I also try (with varying amount of success) to avoid linking to Wikipedia articles. Wikipedia is a great resource to quickly learn about new stuff, but I much prefer to support those independent website operators whose hard work results in truly original and in-depth content (that benefits from the accountability of having the author's name attached to it). Much of that content ends up being the (often uncredited) source material for Wikipedia and other megasites anyway, but in the process of being transferred, details get lost or are presented out of context.

Furthermore, Wikipedia contributors and editors tend to err on the side of caution (or stinginess, depending on your point of view) regarding external links (whether it was the source of the info, or alternative information) for fear of link-spamming. Yet, robust linking is what made the web great to begin with. It's becoming a lost tradition. Few people, even small website owners, want to link to potential competitors for fear of losing ad revenue in the long run. That search engine optimizers have to debate whether or not outbound links will negatively affect their PageRank is another tragedy, and the quality of the Web is suffering because of it.

Google and Originality

Ironically, I started this post with the intention of writing just one or two lines on how Google can be used to aid creativity. I just wanted to note that Google is a great tool for checking to see if a phrase you came up with has been coined or used before by anyone else. In something I wrote a few weeks back, I used the phrase "toothless ambition" and wondered if anyone had used it before me. Google says no, so I'll claim it as my own. =)

Related links

Browsers and the quality of web content [edit: added 3/28/06]

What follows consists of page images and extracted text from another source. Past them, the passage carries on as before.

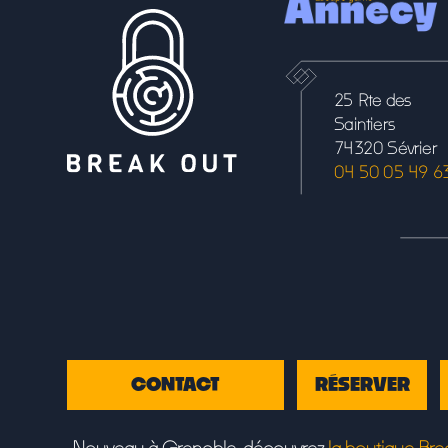
25 Rte des
Saintiers
74320 Sévrier
04 50 05 49 6
CONTACT
RÉSERVER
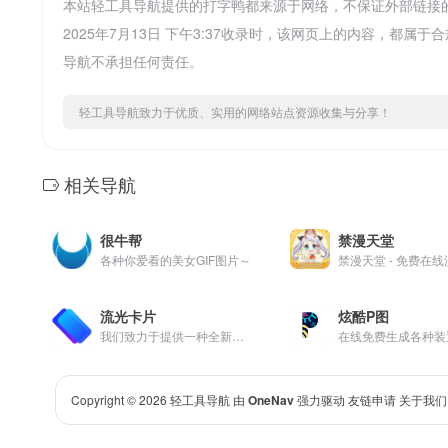
本站轻工具导航提供的打字鸭都来源于网络，不保证外部链接
2025年7月13日 下午3:37收录时，该网页上的内容，
导航不承担任何责任。
轻工具导航致力于优质、实用的网络站点资源收集与分享！
相关导航
很牛帮
禁漫天堂
各种你爱看的美女GIF图片～
流光卡片
炫酷P图
我们致力于提供一种全新的文字体验。让你分享的文字，书摘，推文，帖子，歌词，朋友圈语录变得更优雅有吸引力，成为视觉与思想的完美融合。
Copyright © 2026
轻工具导航
由
OneNav
强力驱动
友链申请
关于我们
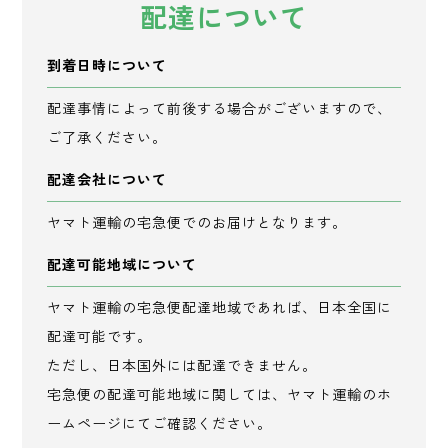
配達について
到着日時について
配達事情によって前後する場合がございますので、
ご了承ください。
配達会社について
ヤマト運輸の宅急便でのお届けとなります。
配達可能地域について
ヤマト運輸の宅急便配達地域であれば、日本全国に
配達可能です。
ただし、日本国外には配達できません。
宅急便の配達可能地域に関しては、ヤマト運輸のホ
ームページにてご確認ください。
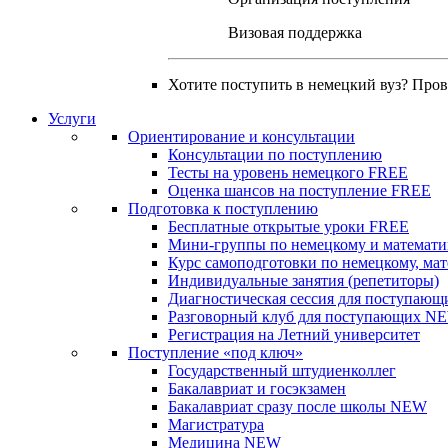
Визовая поддержка
Хотите поступить в немецкий вуз? Про
Услуги
Ориентирование и консультации
Консультации по поступлению
Тесты на уровень немецкого
FREE
Оценка шансов на поступление
FREE
Подготовка к поступлению
Бесплатные открытые уроки
FREE
Мини-группы по немецкому и математи
Курс самоподготовки по немецкому, ма
Индивидуальные занятия (репетиторы)
Диагностическая сессия для поступающ
Разговорный клуб для поступающих
N
Регистрация на Летний университет
Поступление «под ключ»
Государственный штудиенколлег
Бакалавриат и госэкзамен
Бакалавриат сразу после школы
NEW
Магистратура
Медицина
NEW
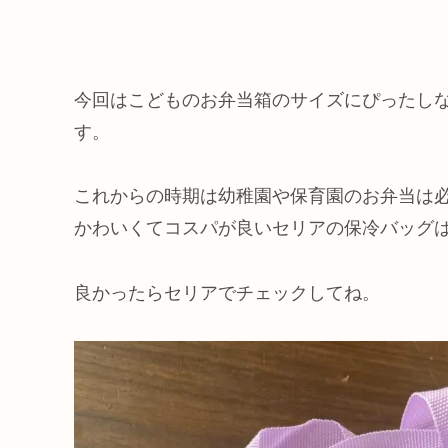
今回はこどものお弁当箱のサイズにぴったし
す。
これからの時期は幼稚園や保育園のお弁当は
かわいくてコスパが良いセリアの保冷バッグ
良かったらセリアでチェックしてね。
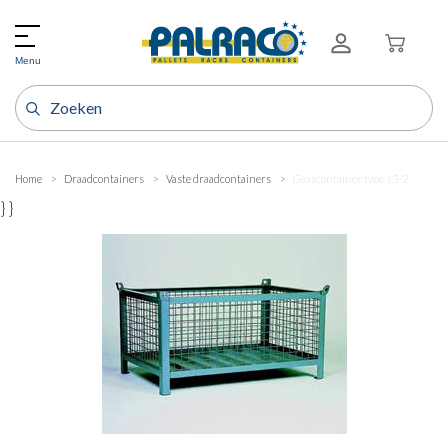
Menu
Home
Draadcontainers
Vaste draadcontainers
Gaascontainer type 13-2
} }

What happened to anime "shrines" on the web?


  1. the biggest problem I see with the net is its discouragement of activity. after all, 2 seconds on google can turn up just how many people are already doing just about anything you can conceive of doing. before, you might just start a sci-fi club or anime zine or something like that, because you didn't know any better. Now, you can bump into 20,000 others doing the same.

    it tends to discourage one from getting in the game, makes us all into passive watchers, which then feeds into more of that sameness of content, the lack of different/new/other voices.

  2. Speaking of a lack of "deepness" I noticed something else. When stories are created they use a lot of symbols, or allusions, but usually don't reappear as allusions or become a new source of symbols. Someone needs to create something devoid of symbols to restore creativity, in general.

  3. I continue the discussion by asking the following question: "Can anything be done at the browser level to encourage independent website owners to publish high quality original content on the internet, and to help out those who already do?". See my Opera blog for more details: Browsers and the quality of web content

  4. I should also mention that the idea of popular sites getting more popular and less popular sites getting less popular on the Web is a matter of debate and discussion in academic circles. Here are some varying viewpoints:

    The egalitarian effect of search engines

    Impact of Web Search Engines on Page Popularity (click on the first link)

    "Googlearchy": How a Few Heavily-Linked Sites Dominate Politics on the Web

    In general, I remain convinced that popular sites maintain a distinct advantage over unpopular sites on the Web in terms of getting more popular over time.

    While low-ranked niche pages get more exposure from search engines than they would without them (due to people who use very specific search terms), their overall visibility is still comparatively low, and the situation will only get worse as megasites continue to replicate the content found on the less popular niche sites.

    Furthermore, the mere perception and common intuition (right or wrong) that people have regarding the difficulty of getting new websites to be recognized by Google acts as a deterrent, preventing potential independent content producers from even trying.